After each app, I asked the students if they felt it would be useful (which pleasingly seemed to be the case) and I got the impression that they would certainly use the apps again (as we went through the session I was asked to what extent there were similarities between them and they noted ways in which the apps could work together). It seemed to go pretty well.
I also took the opportunity to trial some software I had been looking at and was planning on using in literature searching sessions. Mentimeter enables you to conduct live polls (for free!) with your audience. The free model enables unlimited votes/answers, but limits you to two questions in one session. I particularly liked it as it enables you to display answers in a variety of ways, including as a word cloud. I think this would be really useful in developing keywords to utilise in literature searching, getting students to come up with the keywords which are then visible for all to see, demonstrating the breadth of terms that can be used when developing a search strategy. I found it really good to use and will certainly use it again.
In terms of presenting, I still find this quite a stressful and exhausting experience. The build-up I always find particularly bad. The worry about whether what you have prepared meets the needs of the students. Whether they will be engaged and receptive. Whether, ultimately, I really know my topic well enough to talk to students for an hour. This tension in the lead up can be quite consuming. For most of this last week I’ve been worrying about my presentation, whether I have covered all the angles etc etc.
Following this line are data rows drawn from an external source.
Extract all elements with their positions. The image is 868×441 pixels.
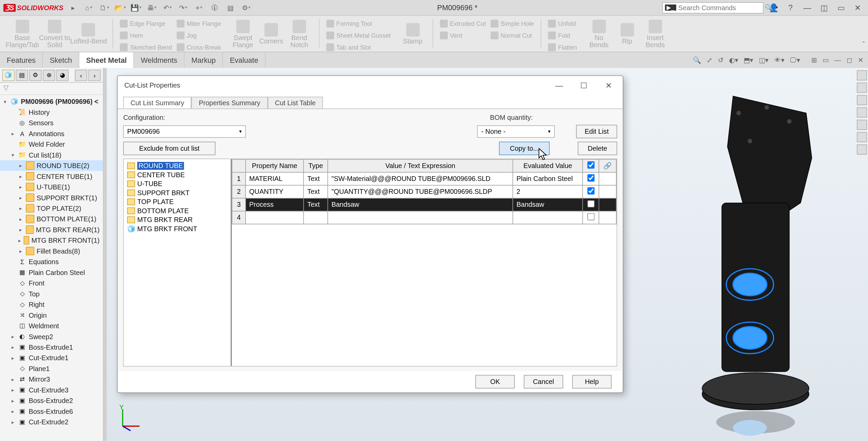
viewport-close-icon[interactable]: ✕ (858, 56, 864, 64)
property-check-cell[interactable] (583, 185, 599, 198)
property-name-cell[interactable]: MATERIAL (246, 172, 304, 185)
tree-item-top-plate-2-[interactable]: ▸TOP PLATE(2) (0, 203, 103, 214)
property-type-cell[interactable]: Text (304, 185, 328, 198)
tab-evaluate[interactable]: Evaluate (223, 52, 266, 68)
property-check-cell[interactable] (583, 198, 599, 211)
ribbon-rip[interactable]: Rip (613, 23, 641, 45)
previous-view-icon[interactable]: ↺ (718, 56, 724, 64)
property-value-cell[interactable]: "SW-Material@@@ROUND TUBE@PM009696.SLD (328, 172, 513, 185)
link-icon[interactable]: 🔗 (603, 162, 612, 170)
viewport-min-icon[interactable]: — (834, 56, 841, 64)
ribbon-corners[interactable]: Corners (257, 23, 285, 45)
tree-item-plane1[interactable]: ◇Plane1 (0, 363, 103, 374)
tree-filter[interactable]: ▽ (0, 82, 103, 95)
ribbon-collapse-icon[interactable]: ˆ (863, 17, 865, 51)
tree-item-sweep2[interactable]: ▸◐Sweep2 (0, 331, 103, 342)
ok-button[interactable]: OK (475, 375, 515, 389)
exclude-from-cut-list-button[interactable]: Exclude from cut list (123, 142, 216, 155)
view-orientation-icon[interactable]: ⬒▾ (744, 56, 753, 64)
cancel-button[interactable]: Cancel (524, 375, 563, 389)
tree-item-round-tube-2-[interactable]: ▸ROUND TUBE(2) (0, 160, 103, 171)
maximize-icon[interactable]: ▭ (834, 1, 848, 14)
edit-list-button[interactable]: Edit List (576, 125, 617, 139)
property-link-cell[interactable] (599, 185, 616, 198)
ribbon-tab-and-slot[interactable]: Tab and Slot (326, 43, 391, 51)
tab-weldments[interactable]: Weldments (134, 52, 185, 68)
ribbon-fold[interactable]: Fold (548, 32, 577, 39)
tab-features[interactable]: Features (0, 52, 43, 68)
ribbon-simple-hole[interactable]: Simple Hole (491, 20, 534, 27)
rebuild-icon[interactable]: 🛈 (209, 1, 221, 14)
help-icon[interactable]: ? (784, 1, 797, 14)
property-value-cell[interactable]: "QUANTITY@@@ROUND TUBE@PM009696.SLDP (328, 185, 513, 198)
tree-tab-feature-icon[interactable]: 🧊 (2, 70, 15, 81)
tree-nav-fwd-icon[interactable]: › (88, 70, 101, 81)
tree-item-cut-extrude2[interactable]: ▸▣Cut-Extrude2 (0, 417, 103, 427)
taskpane-view-palette-icon[interactable] (857, 107, 867, 117)
ribbon-cross-break[interactable]: Cross-Break (177, 43, 221, 51)
close-icon[interactable]: ✕ (851, 1, 865, 14)
copy-to-button[interactable]: Copy to... (499, 142, 550, 155)
new-icon[interactable]: 🗋 (98, 1, 110, 14)
taskpane-resources-icon[interactable] (857, 70, 867, 80)
tree-item-boss-extrude2[interactable]: ▸▣Boss-Extrude2 (0, 395, 103, 406)
ribbon-forming-tool[interactable]: Forming Tool (326, 20, 391, 27)
undo-icon[interactable]: ↶ (161, 1, 174, 14)
taskpane-file-explorer-icon[interactable] (857, 95, 867, 105)
home-icon[interactable]: ⌂ (83, 1, 95, 14)
menu-expand-icon[interactable]: ▸ (67, 1, 79, 14)
dialog-titlebar[interactable]: Cut-List Properties — ☐ ✕ (118, 76, 623, 95)
tree-item-front[interactable]: ◇Front (0, 278, 103, 288)
ribbon-unfold[interactable]: Unfold (548, 20, 577, 27)
tree-item-origin[interactable]: ⤭Origin (0, 310, 103, 320)
tree-item-equations[interactable]: ΣEquations (0, 256, 103, 267)
tree-item-annotations[interactable]: ▸AAnnotations (0, 128, 103, 139)
property-type-cell[interactable]: Text (304, 198, 328, 211)
property-link-cell[interactable] (599, 198, 616, 211)
taskpane-appearances-icon[interactable] (857, 120, 867, 130)
tree-item-mirror3[interactable]: ▸⇄Mirror3 (0, 374, 103, 384)
cutlist-item-round-tube[interactable]: ROUND TUBE (125, 161, 230, 170)
select-icon[interactable]: ⌖ (193, 1, 205, 14)
tab-sketch[interactable]: Sketch (43, 52, 79, 68)
cut-list-items[interactable]: ROUND TUBECENTER TUBEU-TUBESUPPORT BRKTT… (124, 159, 232, 366)
help-button[interactable]: Help (572, 375, 612, 389)
tree-tab-display-icon[interactable]: ◕ (56, 70, 69, 81)
tree-item-fillet-beads-8-[interactable]: ▸Fillet Beads(8) (0, 246, 103, 256)
tree-item-support-brkt-1-[interactable]: ▸SUPPORT BRKT(1) (0, 192, 103, 203)
tree-item-cut-extrude3[interactable]: ▸▣Cut-Extrude3 (0, 385, 103, 395)
property-value-cell[interactable]: Bandsaw (328, 198, 513, 211)
tree-item-boss-extrude1[interactable]: ▸▣Boss-Extrude1 (0, 342, 103, 352)
edit-appearance-icon[interactable]: 🖵▾ (790, 56, 800, 64)
property-row[interactable]: 4 (232, 211, 616, 224)
ribbon-normal-cut[interactable]: Normal Cut (491, 32, 534, 39)
property-check-cell[interactable] (583, 211, 599, 224)
dialog-tab-cut-list-table[interactable]: Cut List Table (268, 97, 323, 109)
minimize-icon[interactable]: — (800, 1, 814, 14)
feature-tree[interactable]: ▾🧊PM009696 (PM009696) <📜History◎Sensors▸… (0, 95, 103, 441)
search-input[interactable] (678, 4, 762, 12)
display-style-icon[interactable]: ◫▾ (759, 56, 768, 64)
cutlist-item-center-tube[interactable]: CENTER TUBE (125, 170, 230, 179)
redo-icon[interactable]: ↷ (177, 1, 189, 14)
cutlist-item-top-plate[interactable]: TOP PLATE (125, 197, 230, 206)
tab-markup[interactable]: Markup (184, 52, 223, 68)
ribbon-jog[interactable]: Jog (177, 32, 221, 39)
section-view-icon[interactable]: ◐▾ (729, 56, 738, 64)
property-check-cell[interactable] (583, 172, 599, 185)
ribbon-edge-flange[interactable]: Edge Flange (120, 20, 172, 27)
ribbon-lofted-bend[interactable]: Lofted-Bend (70, 23, 107, 45)
tree-item-u-tube-1-[interactable]: ▸U-TUBE(1) (0, 182, 103, 192)
hide-show-icon[interactable]: 👁▾ (774, 56, 784, 64)
zoom-area-icon[interactable]: ⤢ (707, 56, 712, 64)
tree-item-cut-list-18-[interactable]: ▾📁Cut list(18) (0, 149, 103, 160)
print-icon[interactable]: 🖶 (145, 1, 158, 14)
tree-item-top[interactable]: ◇Top (0, 289, 103, 299)
dialog-maximize-icon[interactable]: ☐ (577, 79, 591, 91)
property-row[interactable]: 2 QUANTITY Text "QUANTITY@@@ROUND TUBE@P… (232, 185, 616, 198)
property-type-cell[interactable] (304, 211, 328, 224)
ribbon-no[interactable]: NoBends (585, 19, 613, 48)
header-checkbox[interactable] (587, 161, 595, 169)
taskpane-custom-props-icon[interactable] (857, 132, 867, 142)
ribbon-stamp[interactable]: Stamp (398, 23, 427, 45)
And yet, when you are there talking to the students, it suddenly seems not quite as bad as you feared. They are engaged, they are interested and, though it seems hard to believe at times, you do know what you are talking about. And then, after the event, the relief washes over you and you feel your whole body relax and the tension ebb away.
It’s a strange roller-coaster of emotion, from tension, to a sense of “yes, they’re engaging” to a relief that you have (more or less) achieved what you wanted to achieve. It’s an exhausting process from creation to delivery to reflection, but it does feel so good when you have delivered. I’m not sure if the good feeling is because it was never as bad as you feared, whether you are glad it is out of the way, or whether it’s because you feel that the session met its objectives. Maybe it’s a complex mixture of all three. Either way, when you walk out at the end of the session, sit down and have a cup of tea whilst you reflect, the tension you felt beforehand can seem like a distant memory.
We’ve (the social media team) also been looking at how we can utilise social media in the coming months to help manage the busy period as students prepare for exams etc. Obviously this period creates huge pressures both on the students and on the library service, so we want to find ways to help students by providing hints and tips on how to make effective use of the service during this busy period. We’ve got a number of things planned to help with this in terms of our social media channels, so I’m quite excited about how it is going to pan out. Watch this space I guess!